[What is expected]:
In the data below, which lines hold the word "Send"? Copy them.

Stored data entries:

★ ★ ★ ★ ★

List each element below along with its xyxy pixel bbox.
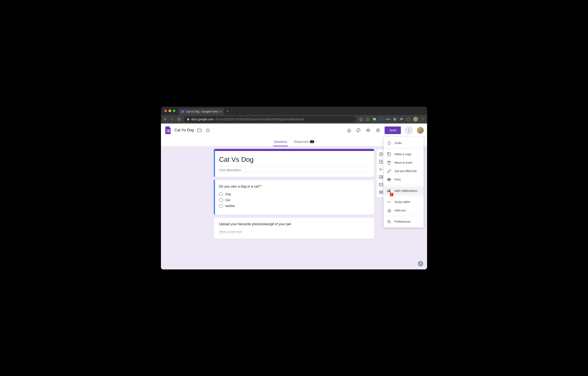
app-header: Cat Vs Dog Send xyxy=(161,123,427,137)
question-1-text: Do you own a dog or a cat?* xyxy=(219,185,369,188)
svg-rect-15 xyxy=(168,129,170,130)
code-icon xyxy=(387,200,391,204)
svg-point-25 xyxy=(409,131,409,132)
menu-undo[interactable]: Undo xyxy=(384,139,424,147)
menu-separator xyxy=(384,148,424,149)
menu-addons[interactable]: Add-ons xyxy=(384,206,424,215)
addon-icon xyxy=(387,208,391,212)
form-description-input[interactable]: Form description xyxy=(219,168,369,172)
ext-circle-icon[interactable] xyxy=(379,117,383,121)
back-button[interactable] xyxy=(163,117,167,121)
option-label: Cat xyxy=(225,198,230,202)
svg-rect-1 xyxy=(182,111,183,111)
menu-prefilled-link[interactable]: Get pre-filled link xyxy=(384,167,424,175)
url-path: /forms/d/1QrEYytV662N0O5auPVAnojH9fVl99M… xyxy=(215,118,304,121)
ext-comment-icon[interactable] xyxy=(399,117,403,121)
option-row-cat[interactable]: Cat xyxy=(219,198,369,202)
responses-count-badge: 3 xyxy=(310,140,314,143)
more-options-button[interactable] xyxy=(405,126,413,134)
svg-rect-5 xyxy=(182,112,183,112)
link-icon xyxy=(387,169,391,173)
help-label: ? xyxy=(420,262,421,265)
question-2-text: Upload your favourite photo/video/gif of… xyxy=(219,222,369,226)
form-heading[interactable]: Cat Vs Dog xyxy=(219,156,369,164)
browser-tab[interactable]: Cat Vs Dog - Google Forms × xyxy=(179,108,224,115)
svg-rect-17 xyxy=(168,131,170,131)
send-button[interactable]: Send xyxy=(385,126,401,134)
question-1-text-label: Do you own a dog or a cat? xyxy=(219,185,260,188)
help-button[interactable]: ? xyxy=(418,261,423,266)
menu-print-label: Print xyxy=(395,178,401,181)
app-content: Cat Vs Dog Send Questions Responses 3 xyxy=(161,123,427,269)
copy-icon xyxy=(387,152,391,156)
svg-rect-18 xyxy=(167,132,167,132)
svg-point-22 xyxy=(359,129,359,130)
menu-separator xyxy=(384,216,424,216)
addons-button[interactable] xyxy=(346,127,352,133)
forward-button[interactable] xyxy=(170,117,174,121)
ext-drive-icon[interactable] xyxy=(366,117,370,121)
svg-point-34 xyxy=(389,222,390,223)
svg-text:T: T xyxy=(381,169,382,171)
question-card-2[interactable]: Upload your favourite photo/video/gif of… xyxy=(214,217,374,239)
menu-collaborators-label: Add collaborators xyxy=(395,189,418,192)
move-folder-button[interactable] xyxy=(196,127,202,133)
account-avatar[interactable] xyxy=(417,127,424,134)
customize-theme-button[interactable] xyxy=(356,127,361,133)
menu-add-collaborators[interactable]: Add collaborators 1 xyxy=(384,187,424,195)
short-answer-placeholder: Short answer text xyxy=(219,230,242,234)
tab-questions[interactable]: Questions xyxy=(273,137,288,146)
menu-separator xyxy=(384,185,424,185)
reload-button[interactable] xyxy=(177,117,181,121)
required-star-icon: * xyxy=(261,185,262,188)
collaborators-badge: 1 xyxy=(390,193,393,196)
menu-print[interactable]: Print xyxy=(384,175,424,184)
preview-button[interactable] xyxy=(365,127,371,133)
ext-round2-icon[interactable] xyxy=(406,117,410,121)
svg-rect-32 xyxy=(379,193,383,194)
option-row-dog[interactable]: Dog xyxy=(219,192,369,196)
browser-tab-title: Cat Vs Dog - Google Forms xyxy=(186,110,218,113)
browser-window: Cat Vs Dog - Google Forms × + docs.googl… xyxy=(161,107,427,269)
svg-point-12 xyxy=(423,119,423,119)
close-window-button[interactable] xyxy=(164,110,167,112)
star-button[interactable] xyxy=(205,127,211,133)
more-options-menu: Undo Make a copy Move to trash Get pre-f… xyxy=(384,137,424,228)
settings-button[interactable] xyxy=(375,127,381,133)
svg-rect-19 xyxy=(168,132,170,132)
svg-point-11 xyxy=(423,118,423,118)
radio-icon xyxy=(219,204,223,208)
form-title-card[interactable]: Cat Vs Dog Form description xyxy=(214,149,374,177)
new-tab-button[interactable]: + xyxy=(226,109,229,114)
menu-script-editor[interactable]: Script editor xyxy=(384,198,424,206)
menu-make-copy-label: Make a copy xyxy=(395,153,411,156)
radio-icon xyxy=(219,192,223,196)
svg-point-21 xyxy=(358,129,358,129)
close-tab-button[interactable]: × xyxy=(220,110,222,113)
svg-point-9 xyxy=(393,118,396,121)
browser-menu-button[interactable] xyxy=(421,117,425,122)
ext-mail-icon[interactable] xyxy=(373,117,376,121)
window-controls xyxy=(164,110,175,112)
zoom-window-button[interactable] xyxy=(173,110,175,112)
svg-rect-14 xyxy=(167,129,167,130)
question-card-1[interactable]: Do you own a dog or a cat?* Dog Cat Neit… xyxy=(214,180,374,215)
browser-profile-avatar[interactable] xyxy=(413,117,418,122)
address-bar[interactable]: docs.google.com/forms/d/1QrEYytV662N0O5a… xyxy=(184,116,356,122)
bookmark-star-button[interactable] xyxy=(359,117,363,121)
menu-make-copy[interactable]: Make a copy xyxy=(384,150,424,158)
ext-round1-icon[interactable] xyxy=(393,117,397,121)
option-row-neither[interactable]: Neither xyxy=(219,204,369,208)
option-label: Neither xyxy=(225,204,235,208)
menu-move-trash[interactable]: Move to trash xyxy=(384,158,424,167)
svg-point-23 xyxy=(409,129,409,129)
lock-icon xyxy=(187,118,190,121)
svg-point-33 xyxy=(388,220,389,222)
menu-preferences[interactable]: Preferences xyxy=(384,217,424,226)
svg-rect-2 xyxy=(182,112,182,112)
google-forms-logo-icon[interactable] xyxy=(164,126,172,134)
ext-new-icon[interactable]: NEW xyxy=(386,117,390,121)
minimize-window-button[interactable] xyxy=(168,110,171,112)
form-title-input[interactable]: Cat Vs Dog xyxy=(174,128,194,133)
tab-responses[interactable]: Responses 3 xyxy=(293,137,315,146)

★ ★ ★ ★ ★

[Answer space]:
app-header: Cat Vs Dog Send xyxy=(161,123,427,137)
send-button[interactable]: Send xyxy=(385,126,401,134)
app-content: Cat Vs Dog Send Questions Responses 3 xyxy=(161,123,427,269)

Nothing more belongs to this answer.